Шевалье выказал тогда редкостную самоотверженность. Он с радостью исполнял роль слуги, не только обслуживал старика, но и терпеливо выслушивал бесконечные монологи больного.

– Ах, Юбер, я думаю, что даже сын, если бы он у меня был, не сделал бы для меня большего. Из-за войны у меня не было времени жениться, я постоянно говорил себе: «Старый дурак, сейчас не время заводить детей, производить на свет еще одно несчастное существо».

– Вы были не правы.

– Да, потому что у тебя есть родной отец.

– По крайней мере, я на это надеюсь. За все время я получил от него, как вы знаете, только одно письмо.

– То, что из России? Это, конечно, огорчает тебя, но ты должен понять, что, служа царю, он чувствует себя более полезным, чем на родине. Насколько я знаю, он имеет там чин. Вы из военного рода. Когда-нибудь твоя кровь тебе это подскажет. Пока человек растет, его естество спит, таков закон природы. Надо дождаться своего часа.

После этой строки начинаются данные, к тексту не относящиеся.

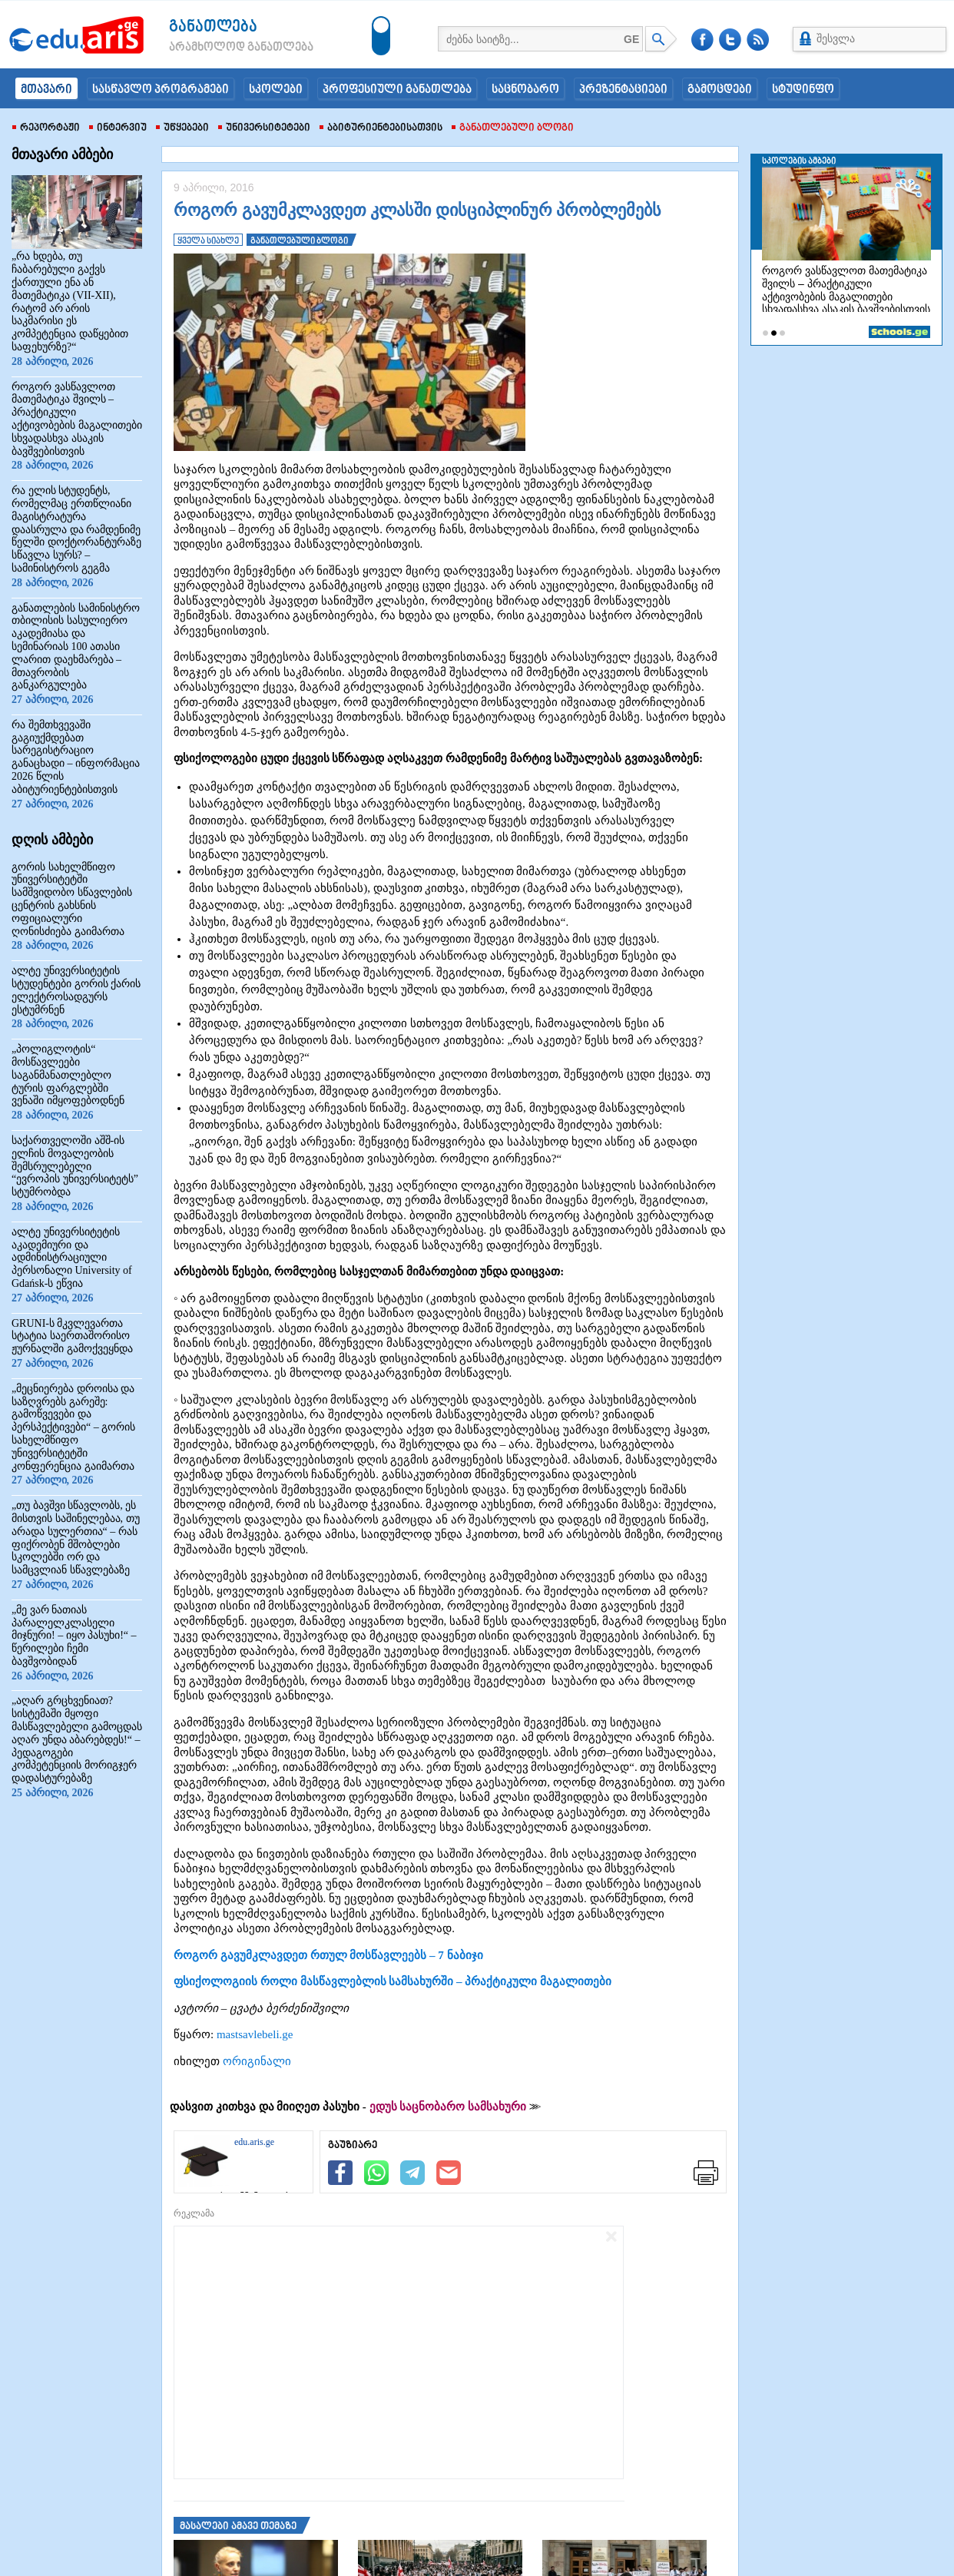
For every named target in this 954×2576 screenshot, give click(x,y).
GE (631, 39)
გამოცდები (719, 90)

Но на ясном небосклоне их отношений все же появилось облачко. Как-то в отсутствие Юбера старик захотел почитать. Совершенно случайно, ни в коем случае не специально (она на это просто не способна), Элизабет дала ему газеты, сложенные в шкафу у Юбера. Таким образом, Форестьер узнал, что его воспитанник, в тайне от него, собирает сообщения о победах Наполеона. Там были бюллетени Великой армии, вырезки из газет о ее победах в Италии и Египте. Когда шевалье вернулся, старик не смог удержаться от упреков:

– Ну вот! Ты, оказывается, якобинец! Неужели он тебе нравится?

– Вы это о ком?

– Не делай вид, что не знаешь. Маленький человек в шляпе, этот шут гороховый, кровавое ничтожество! И этот полосатый флаг! Он тебе тоже нравится? Флаг, под которым пришли к нам «Адские колонны»…

– Он развевается над всей Европой.

– Да, залитый нашей кровью!

Так он возмущался несколько часов подряд, удивляя мадам Сурди и ее дочь. И только усталость заставила его замолчать. Но когда Юбер поднялся в свою комнату после ужина, Форестьер снова взял его за руку.

– Извини меня за мою глупую выходку. Кто-то сражается, штурмует города, а ты здесь, с собаками и охотничьим ружьем. Живешь на свою ренту. Они победителями идут по Европе. Получают чины и медали. От их разукрашенных мундиров приходят в экстаз женщины, а на твоих плечах тяжелым грузом висит гражданское платье. Я должен был тебя понять. В твоем возрасте я… Но я тебя заклинаю, умоляю: не попадись на эту приманку! Эти молодцы в позолоченных мундирах скоро будут мертвецами. В позолоченных мундирах, но мертвецами! В древности существовал монстр, пожиравший юношей. Я забыл, как его звали…

– Минотавр.

– Да, может быть. Так вот: это Наполеон Бонапарт! Он их пожирает тысячами.

Уже ночью, лежа в постели, Юбер услышал:

– Ты не спишь?

– Я думаю.

– Я тоже. Я думаю, что твой отец, возможно, был под Аустерлицем вместе с русским царем. Представь себе, что ты окажешься перед ним лицом к лицу с оружием в руках. А? Нет, ты не можешь служить Наполеону. Ты не имеешь права.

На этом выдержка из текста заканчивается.